◆ SOURCE MATERIAL:

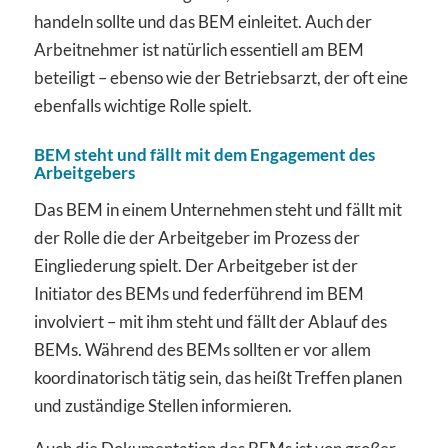
handeln sollte und das BEM einleitet. Auch der
Arbeitnehmer ist natürlich essentiell am BEM
beteiligt – ebenso wie der Betriebsarzt, der oft eine
ebenfalls wichtige Rolle spielt.
BEM steht und fällt mit dem Engagement des
Arbeitgebers
Das BEM in einem Unternehmen steht und fällt mit
der Rolle die der Arbeitgeber im Prozess der
Eingliederung spielt. Der Arbeitgeber ist der
Initiator des BEMs und federführend im BEM
involviert – mit ihm steht und fällt der Ablauf des
BEMs.
Während des BEMs sollten er vor allem
koordinatorisch tätig sein, das heißt Treffen planen
und zuständige Stellen informieren.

◆ AIM OF THE EXERCISE:
What lines above contain the word "spielt"? Please copy each one.

◆ RESPONSE BELOW:
ebenfalls wichtige Rolle spielt.
Eingliederung spielt. Der Arbeitgeber ist der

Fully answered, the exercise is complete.